‘You must be OK, you’re a therapist.’ Over the years, I’ve heard this numerous times from friends, family and even clients, reinforcing the belief that once you become a therapist, your life is magically trouble free.
I confess that I have, at times, perpetuated this myth. ‘How are you?’ ‘Yes, fine thanks.’ Or perhaps I could tell them about the time when I couldn’t get the image out of my mind of my client being subjected to horrific sexual abuse? Or how l scrutinise interpersonal relationships around me for signs of domestic abuse? Or how I avoid watching certain programmes in case they remind me of client issues that I want to keep as separate as possible from my personal life? Or how I’ve seen in colleagues and myself the early signs of burnout or compassion fatigue? ‘I’m fine, thanks.’
It’s very likely that therapists are wounded healers. We often come into this work because we’re familiar with the need for emotional support for our own issues and traumas. Therefore, we may have an unconscious drive to process our own experiences vicariously through our clients.1 We may find ourselves drawn to a particular specialism because it resonates with our own wounds. We can explain that this gives us an insight into the client’s experience. But, this can also be a maladaptive coping mechanism, as well as a form of a cathartic, healing experience for us.2
But when is close, too close? I recall a colleague who had a historical severe eating disorder, which, while she was technically ‘well’, always remained close to the surface.

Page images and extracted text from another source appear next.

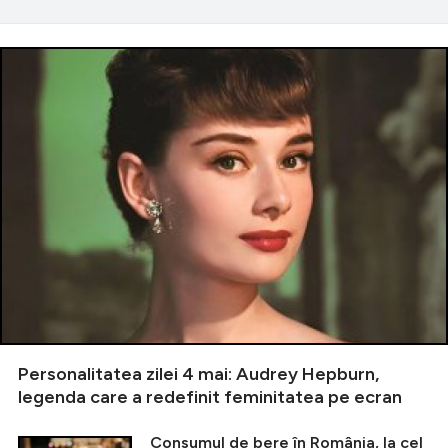
Personalitatea zilei 4 mai: Audrey Hepburn,
legenda care a redefinit feminitatea pe ecran
Consumul de bere în România, la cel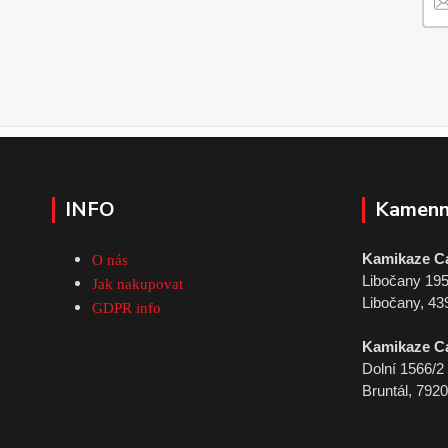
INFO
Kamenn
Kamikaze C
O nás
Libočany 19
Jak nakupovat
Libočany, 43
GDPR info
Kamikaze C
Dolní 1566/2
Bruntál, 792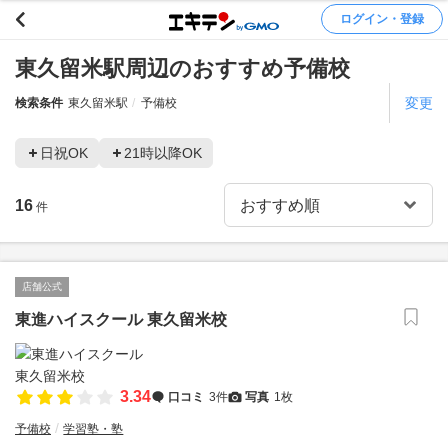
ログイン・登録
東久留米駅周辺のおすすめ予備校
変更
検索条件
東久留米駅
予備校
日祝OK
21時以降OK
16
件
店舗公式
東進ハイスクール 東久留米校
3.34
口コミ
3件
写真
1枚
予備校
学習塾・塾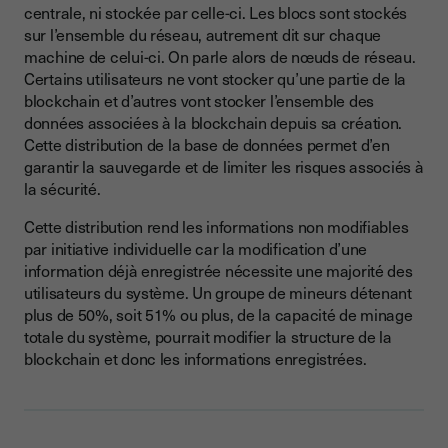
centrale, ni stockée par celle-ci. Les blocs sont stockés
sur l’ensemble du réseau, autrement dit sur chaque
machine de celui-ci. On parle alors de nœuds de réseau.
Certains utilisateurs ne vont stocker qu’une partie de la
blockchain et d’autres vont stocker l’ensemble des
données associées à la blockchain depuis sa création.
Cette distribution de la base de données permet d’en
garantir la sauvegarde et de limiter les risques associés à
la sécurité.
Cette distribution rend les informations non modifiables
par initiative individuelle car la modification d’une
information déjà enregistrée nécessite une majorité des
utilisateurs du système. Un groupe de mineurs détenant
plus de 50%, soit 51% ou plus, de la capacité de minage
totale du système, pourrait modifier la structure de la
blockchain et donc les informations enregistrées.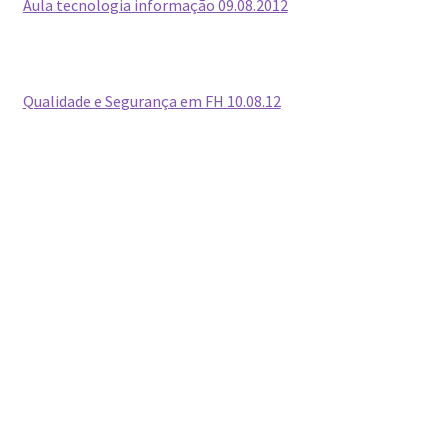
Aula tecnologia informação 09.08.2012
Qualidade e Segurança em FH 10.08.12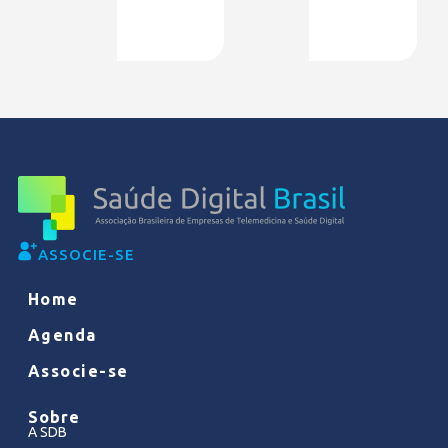
ASSOCIE-SE
Home
Agenda
Associe-se
Sobre
A SDB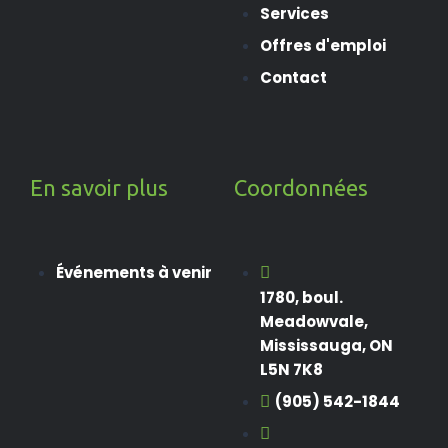
Services
Offres d'emploi
Contact
En savoir plus
Coordonnées
Événements à venir
1780, boul.
Meadowvale,
Mississauga, ON
L5N 7K8
(905) 542-1844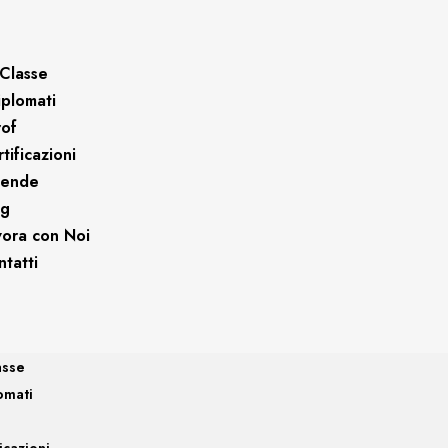
Classe
iplomati
rof
tificazioni
iende
og
vora con Noi
tatti
asse
omati
icazioni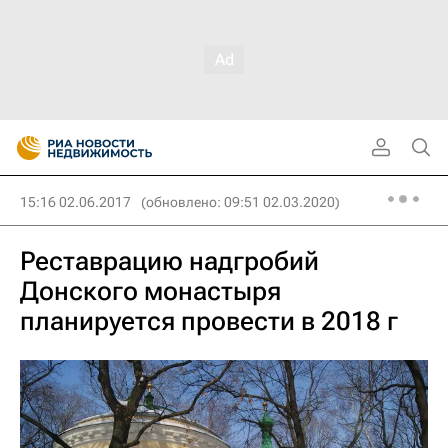
15:16 02.06.2017
(обновлено: 09:51 02.03.2020)
Реставрацию надгробий
Донского монастыря
планируется провести в 2018 г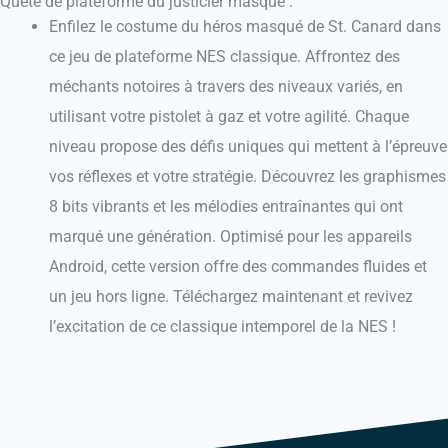
Quête de plateforme du justicier masqué :
Enfilez le costume du héros masqué de St. Canard dans
ce jeu de plateforme NES classique.
Affrontez des
méchants notoires à travers des niveaux variés, en
utilisant votre pistolet à gaz et votre agilité.
Chaque
niveau propose des défis uniques qui mettent à l’épreuve
vos réflexes et votre stratégie.
Découvrez les graphismes
8 bits vibrants et les mélodies entraînantes qui ont
marqué une génération.
Optimisé pour les appareils
Android, cette version offre des commandes fluides et
un jeu hors ligne.
Téléchargez maintenant et revivez
l’excitation de ce classique intemporel de la NES !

She specialised in working with eating disorders and there was one particular client who resonated with her own issues deeply. When we‘d meet for a coffee, I’d notice she was losing weight and had begun to look unwell. I became increasingly concerned for her wellbeing. We had a difficult but essential conversation and she vehemently denied there was an issue. Unfortunately, she eventually became so unwell she had to take extended leave to recuperate and become well again enough to work.
We’re not infallible, and when we work with issues akin to our own wounds, we need to be particularly vigilant as to the potential risk to our own vulnerabilities. We all have our own emotional needs in our personal life, such as mental and physical health issues, relationship problems, or financial difficulties. We are human too, remember.2
However, we can struggle with the belief that self-care is selfish.3 Yet, attending to our own emotional needs contributes to modelling of self-care to our clients, colleagues and those closest to us. It also means that we recognise that we are the main tool in our work. The venue of where we work can change, but the consistent factor within our work is ourselves. If we were professional violinists, we would take great pains to make sure that we looked after our violins. We would avoid temperature extremes and regularly replace and repair any early signs of wear and tear to avoid long lasting damage. As therapists, we are the violins; but I’m sceptical as to how well we look after our instruments.
In addition, while we may acknowledge that we too have our fair share of life’s ups and downs, we’re often reluctant to share our internal worlds and external pressures with other therapists.2 Why is this? Shame and fear of judgment, perhaps? Are we buying into the myth that we’re ‘OK’? No matter how much we would like to convey an image of competency – that we’re a safe pair of hands and have a level of resilience and robustness to do the work – life throws its curveballs. So, part of being a self-care-aware practitioner is recognising when we need to attend to our own needs. I fear that we often fai to practise what we preach, and thereby fail to uphold the duty we have to the profession.2
Working in private practice holds particular issues when it comes to attending to our self-care. I’m not aware of any practitioner in private practice who opts for a duvet day when they feel run down. The financial pressure of working privately can mean that we often continue to work when we’re unwell, rather than taking the days off we need to become well again – sometimes to levels of illness that we would actively discourage in others. Please be under no illusion that our clients aren’t aware when we’re unwell. The scrutiny we afford to our clients – the non-verbal signals we read as to their wellbeing – is a two-way process. I would suggest that I’m not alone in feeling dismayed if I have to cancel a session due to illness, with this being the absolute last resort, and then returning to work as soon as possible – perhaps too soon. This could be due to an obligation to clients but also to the financial pressures of being in private practice: if you don’t work, you don’t earn. But it could also be at the higher cost of our wellbeing, which comes in other guises.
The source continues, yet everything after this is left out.